The general residential council member can also be a homeless individual, Skiles said.
Under this structure, students could potentially make up the majority of the council, but other Westwood residents could have a greater presence on the council if students are not as engaged in city politics and do not run for seats, Skiles said.
The Westwood Neighborhood Council, which consists of 19 members, has only one student seat, and designates four seats to homeowners and four seats to renters, according to the Westwood Neighborhood Council bylaws. Undergraduate and graduate students share a single designated seat on the council, but they can apply for other seats they qualify for. Currently, three students serve on the council.
Skiles also said the new council would hold its elected representatives accountable to stakeholders by enforcing limits of four consecutive terms and allowing stakeholders to recall council members. The Westwood Neighborhood Council does not have either item in its bylaws.
“We can recall (Los Angeles Councilmember Paul) Koretz,” he said. “We can’t recall anyone on the neighborhood council.”
Skiles also said the Westwood Neighborhood Council has opposed introducing online voting, which he thinks would make it easier for students to vote during council elections that are often held during finals week in spring quarter.
The Westwood Neighborhood Council ruled against online voting in May, with members arguing it could result in voter fraud. Several members also said they will continue opposing online voting until Los Angeles officially adopts it in its own elections.

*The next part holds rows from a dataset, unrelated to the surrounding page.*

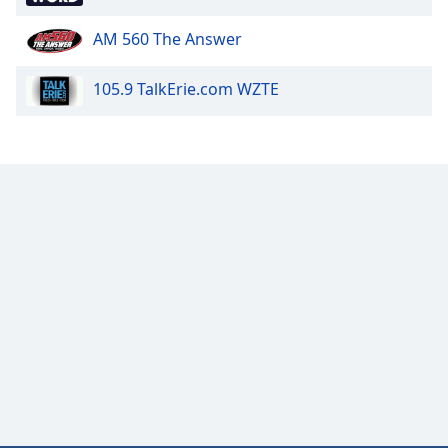
AM 560 The Answer
105.9 TalkErie.com WZTE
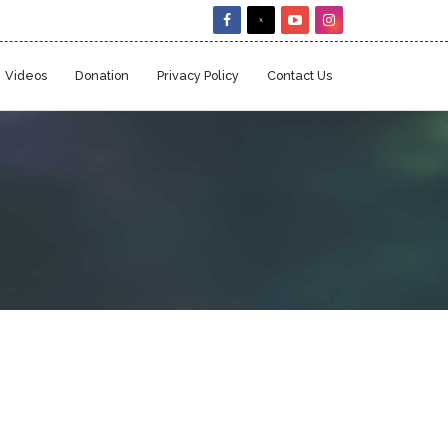
Videos
Donation
Privacy Policy
Contact Us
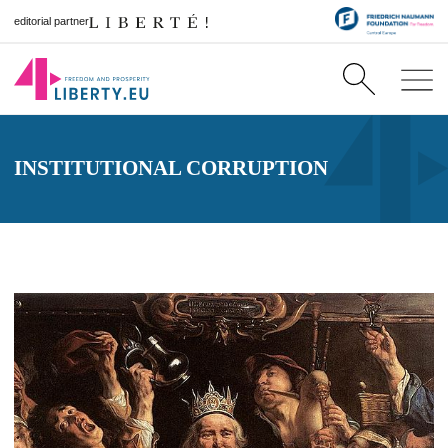
editorial partner
INSTITUTIONAL CORRUPTION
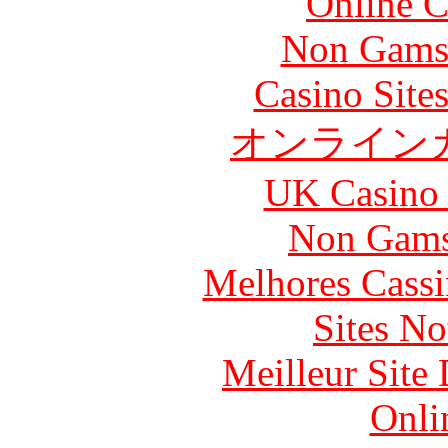
Online C
Non Gams
Casino Site
オンライン
UK Casino
Non Gams
Melhores Cassi
Sites N
Meilleur Site
Onli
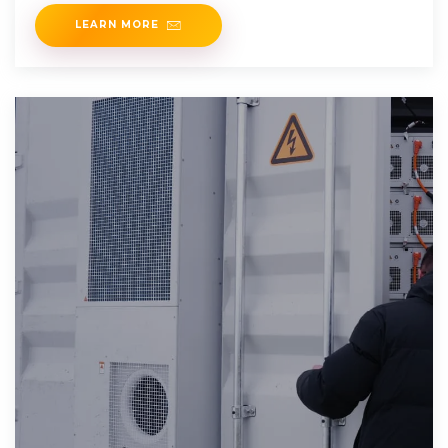
or 20 for 24V
LEARN MORE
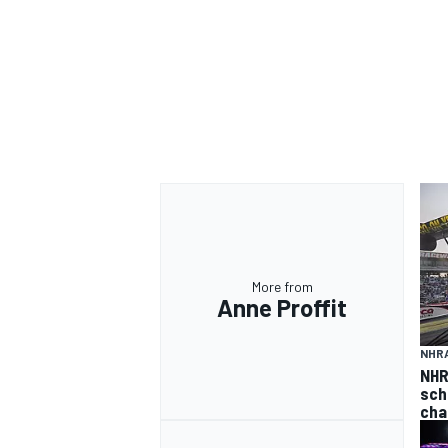
More from
Anne Proffit
NHR
NHR
sch
cha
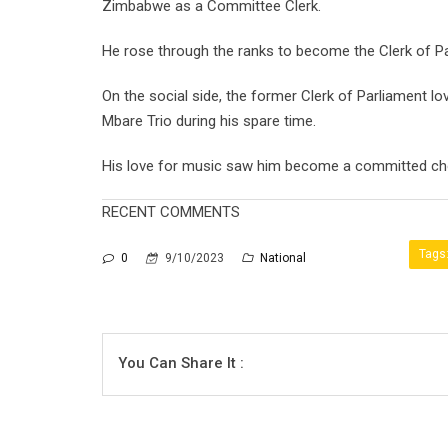
Zimbabwe as a Committee Clerk.
He rose through the ranks to become the Clerk of Parl
On the social side, the former Clerk of Parliament l
Mbare Trio during his spare time.
His love for music saw him become a committed choi
RECENT COMMENTS
Tags
0
9/10/2023
National
You Can Share It :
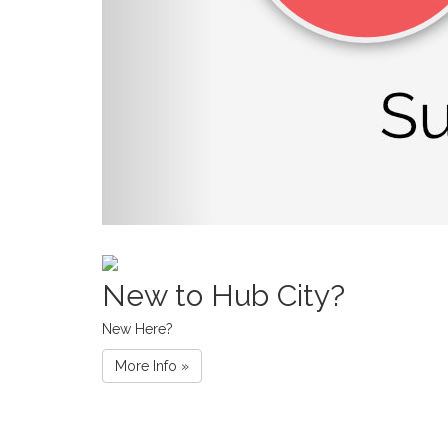
New to Hub City?
New Here?
More Info »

Pan said she thinks the Westwood Neighborhood Council is unprofessional during its meetings and added she thinks the council does not adequately represent community interests.
Students who attend council meetings often say they think the council treats them poorly, Pan said. She added councilmembers sometimes roll their eyes at students, interrupt them when they are speaking or accuse them of being selfish for telling the council about what they want to see in Westwood.

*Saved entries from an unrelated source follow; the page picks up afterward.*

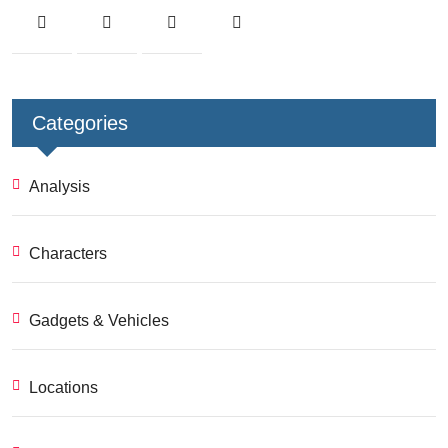
Categories
Analysis
Characters
Gadgets & Vehicles
Locations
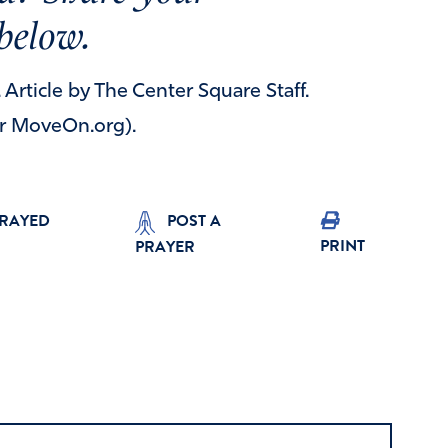
below.
. Article by The Center Square Staff.
or MoveOn.org).
PRAYED
POST A
PRINT
PRAYER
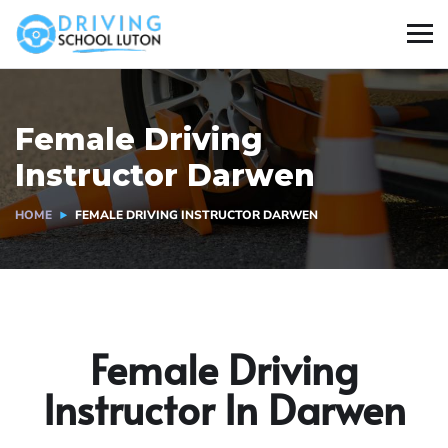
Female Driving
Instructor Darwen
HOME
FEMALE DRIVING INSTRUCTOR DARWEN
Female Driving
Instructor In Darwen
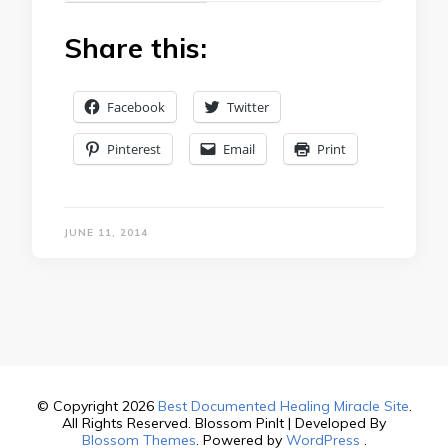
Share this:
Facebook
Twitter
Pinterest
Email
Print
JUNE 11, 2014
© Copyright 2026
Best Documented Healing Miracle Site
.
All Rights Reserved.
Blossom PinIt | Developed By
Blossom Themes
. Powered by
WordPress
.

“We’ve had students attending every neighborhood council meeting since May,” she said. “And every single meeting we have students report coming back they feel unsafe to the point of not wanting to go back to that space.”
Joshua Baum, a graduate student of urban planning and a member of Westwood Forward, said he thinks the council does not listen to students’ requests for Westwood for young people, or tells them they do not have the authority to bring in specific businesses to the area.
Students have long advocated for more entertainment options and venues that serve alcohol, but some said they feel the council dissuades them from coming to Westwood by imposing restrictions on certain aspects of businesses.
For example, the Westwood Neighborhood Council cannot grant alcohol permits but has considerable influence over whether the city approves those permits. It requires applicants who want to sell alcohol in Westwood to go through a lengthy review process and businesses must adhere to 32 sample conditions, including no happy hour specials and no dancing on the premises.
Baum said he thinks a new council would better represent student and renter interests, including nightlife.
“The majority of stakeholders in Westwood are renters and students and they are not represented well on the board. Even the students that are on the board, due to them being a minority, aren’t able to bring up issues that affect students and renters,” he said. “We hope that by creating a new neighborhood council, we will better represent our interests to city hall.”
New council boundaries
Some UCLA faculty helped student leaders work out the details of their plan to create the North Westwood Neighborhood Council.
Paavo Monkkonen, a UCLA associate professor of urban planning, helped student leaders draft the proposed council’s boundaries. Monkkonen said he wanted to help students create a new neighborhood council after attending a public hearing in September where homeowners expressed opposition to UCLA’s plan to build housing in Westwood.
He added Holmby Hills, one of Westwood’s more affluent areas, fought against potential bus routes along Hilgard Avenue that would have allowed students increased access to transportation and other services.
The new council will contain stakeholders who live or conduct business between Sunset Boulevard and Wilshire Boulevard, from Veteran Avenue in the west to Hilgard Avenue in the east. There is also a section below Wilshire Boulevard that extends from Veteran Avenue to Westwood Boulevard and ends with a southern border at Ohio Avenue.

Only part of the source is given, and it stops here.